If the maker knows this thread exists and hasnt contacted the admin regarding its removal i cant see a problem with it, On a computer forum im a member of topics like this come up all the time with suppliers messing people about giving wrong products etc.. In some cases the suppliers have even signed up to resolve the problem. I know if it was me who made the chair and i was made aware of this thread i'd have jumped in by now to try and explain what went wrong.


----------



## PaulO (23 Oct 2008)

Rich":3i1zwef9 said:


> WHERE has the poster been rude?



Ah, I see the the OP has edited his post, very wise.

My order of action in this situation would be:
1) Complain to vendor.
2) If no satisfaction from vendor, threaten legal action.
3) If no satisfaction from vendor, take legal action.
4) If legal action successful then warn others on forum.

I would expect to allow at least 3 - 4 weeks between each of the first three actions. 

Performing action 4 early *will* prejudice the outcome of action 3.

Just IMHO.


----------



## neilyweely (23 Oct 2008)

truth is not necessarily a defence with libel; there are certain circumstances when the fact that what you have said is correct matters not. If there are any details that have been written which are disputable then this may cause trouble and compromise your chances of successful recovery. 

Interestingly enough, if a case was ever bought about in an issue such as this, then due restriction may come into it, as there are continents involved I am not sure what would happen. I do not know a great deal about this, and would be interested to find out how it was dealt with.
I think I would wait until I had won the case before saying too much though!!! There is also the possibility of 'showing your cards' too early!!

Neil


----------



## Jake (23 Oct 2008)

neilyweely":1vyxx47k said:


> truth is not necessarily a defence with libel



Erm, yes it is. 



> ; there are certain circumstances when the fact that what you have said is correct matters not.

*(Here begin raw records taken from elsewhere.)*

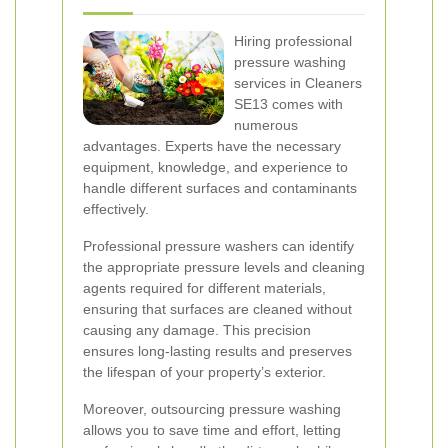
Hiring professional
pressure washing
services in Cleaners
SE13 comes with
numerous
advantages. Experts have the necessary
equipment, knowledge, and experience to
handle different surfaces and contaminants
effectively.
Professional pressure washers can identify
the appropriate pressure levels and cleaning
agents required for different materials,
ensuring that surfaces are cleaned without
causing any damage. This precision
ensures long-lasting results and preserves
the lifespan of your property’s exterior.
Moreover, outsourcing pressure washing
allows you to save time and effort, letting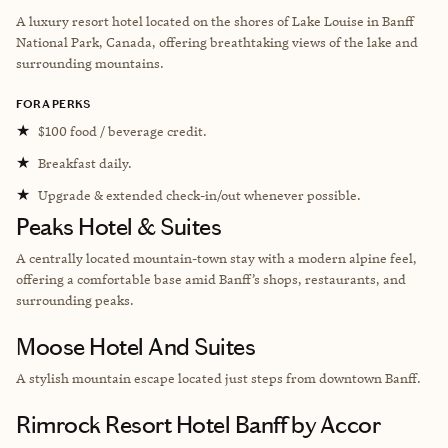
A luxury resort hotel located on the shores of Lake Louise in Banff
National Park, Canada, offering breathtaking views of the lake and
surrounding mountains.
FORA PERKS
★
$100 food / beverage credit.
★
Breakfast daily.
★
Upgrade & extended check-in/out whenever possible.
Peaks Hotel & Suites
A centrally located mountain-town stay with a modern alpine feel,
offering a comfortable base amid Banff’s shops, restaurants, and
surrounding peaks.
Moose Hotel And Suites
A stylish mountain escape located just steps from downtown Banff.
Rimrock Resort Hotel Banff by Accor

Without wishing to derail the thread, I'd be interested to know what you think those are.



> If there are any details that which have been written which are disputable then this may cause trouble.

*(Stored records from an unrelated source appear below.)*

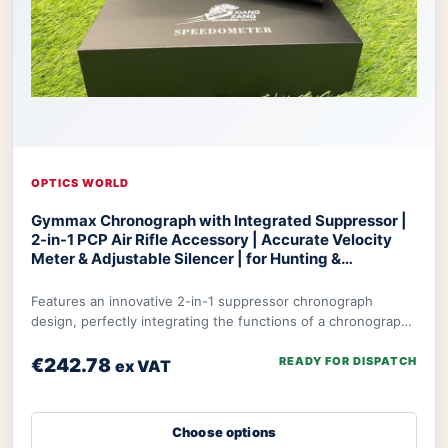
OPTICS WORLD
Gymmax Chronograph with Integrated Suppressor |
2-in-1 PCP Air Rifle Accessory | Accurate Velocity
Meter & Adjustable Silencer | for Hunting &
Competition
Optics World Gymmax Chronograph
Features an innovative 2-in-1 suppressor chronograph
design, perfectly integrating the functions of a chronograph
with integrated suppressor to meet t
€242.78
READY FOR DISPATCH
ex VAT
Choose options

That's because if they might not be true, then it might be a libel.


----------



## neilyweely (23 Oct 2008)

criminal libel is different to civil libel, or at least was, as far as this is concerned.


----------



## Woodwould (23 Oct 2008)

PaulO":2ggc15pr said:


> You selected the manufacturer purely on the basis of his proximity to the village you used to live in.


No I didn't. I sought recommendations from several sources including former woodworking friends in the UK. I settled on Holland as a result of the recommendations (despite them being, in some cases, 100% more expensive than others I considered), but also because I believe in shopping locally – my family still live a few miles from Martock.



PaulO":2ggc15pr said:


> What warranties did the maker make to you that he would do a job that would meet your expectations?

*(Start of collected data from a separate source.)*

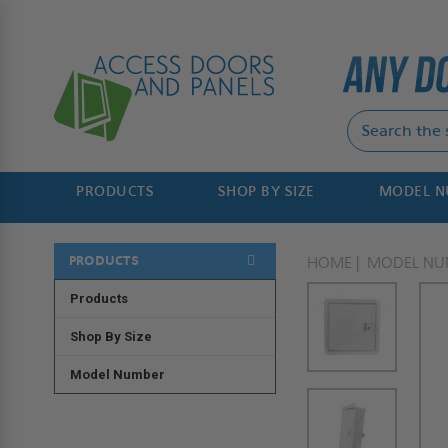
PRODUCTS
SHOP BY SIZE
MODEL 
PRODUCTS
HOME
MODEL NU
Products
Shop By Size
Model Number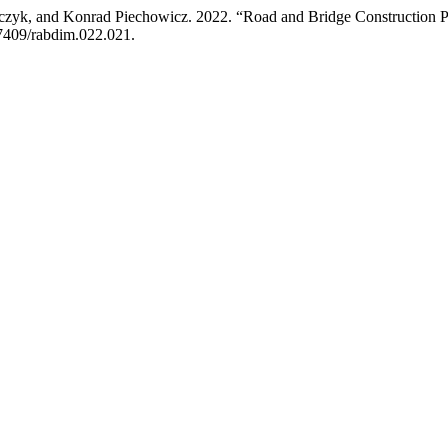
zyk, and Konrad Piechowicz. 2022. “Road and Bridge Construction Pric
.7409/rabdim.022.021.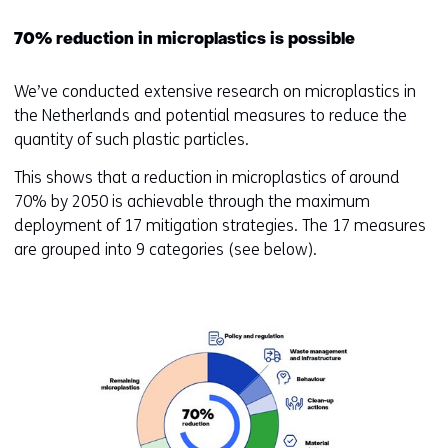
70% reduction in microplastics is possible
We’ve conducted extensive research on microplastics in
the Netherlands and potential measures to reduce the
quantity of such plastic particles.
This shows that a reduction in microplastics of around
70% by 2050 is achievable through the maximum
deployment of 17 mitigation strategies. The 17 measures
are grouped into 9 categories (see below).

Plenty. I don't want to go into any specific details for obvious reasons.



PaulO":2ggc15pr said:


> I'm afraid you ordered a chair in the style of one you saw in a book from a man on the other side of the world, without checking references. He fulfilled his side of the deal by delivering that chair.


Incorrect/Far from it.



PaulO":2ggc15pr said:


> Your complaint is with the maker, and you should give him adequate time to respond and make good. Making rude comments on here before he has had a chance to reply is going to harm any future claim you may choose to make.


In all our early dealings, emails were answered by return, but that's not the case since I complained. I have not posted anything rude on this forum, though I did delete some text as it was superfluous, but not libellous or rude. I have spoken to Holland on the phone and I was left in no doubt as to his position on the matter and he has had every opportunity to respond here.[/quote]


----------



## PaulO (24 Oct 2008)

I responded based on what I had read here, including your original unedited post. From your replies it is obvious that there is more going on than you have posted.

As I said in my original post, I wish you luck, and I hope that this is resolved to your satisfaction.

Sorry if I offended you.


----------



## big soft moose (24 Oct 2008)

Jake":3h84g5ay said:


> neilyweely":3h84g5ay said:
> 
> 
> > truth is not necessarily a defence with libel
> ...



The only one that comes to mind is when the true fact is used in a defamatory way

for example suppose that you were grossly overweight, and also that you had a relatively low IQ, and i had evidence that this was true

If I wrote "_Jake is grossly overweight and has a relatively low IQ_" then you could not accuse me of libel as i would demonstrate in court that i had stated the facts correctly.

If however I wrote "_jake is a big fat silly person_" on the end of a post and by doing so implied that whatever view you had stated was invalid, you would have a case for defamation because although i could demonstrate that you were both overweight and unintelligent I would have stated those facts in a defamatory way designed to bring your other expertise into doubt.


*For the record I would like to be clear that as far as i am aware jake is neither grossly overweight or unintelligent and i am not suggesting overwise - this was an example only*


----------



## TrimTheKing (24 Oct 2008)

LOL

Moose, this is just not acceptable, now please go away and stop being a chubby fool! :wink: 

Mark


----------



## Anonymous (24 Oct 2008)

big soft moose":38xtw77w said:


> Jake is grossly overweight and has a relatively low IQ



Ah, don't you love the way quotes can be (ab)used! :wink: 

Dave


----------



## track821ok (24 Oct 2008)

Good on you woodwould - that looks shockingly sub-standard from what you have posted and described - I wish you all the best in getting this resolved to your satisfaction.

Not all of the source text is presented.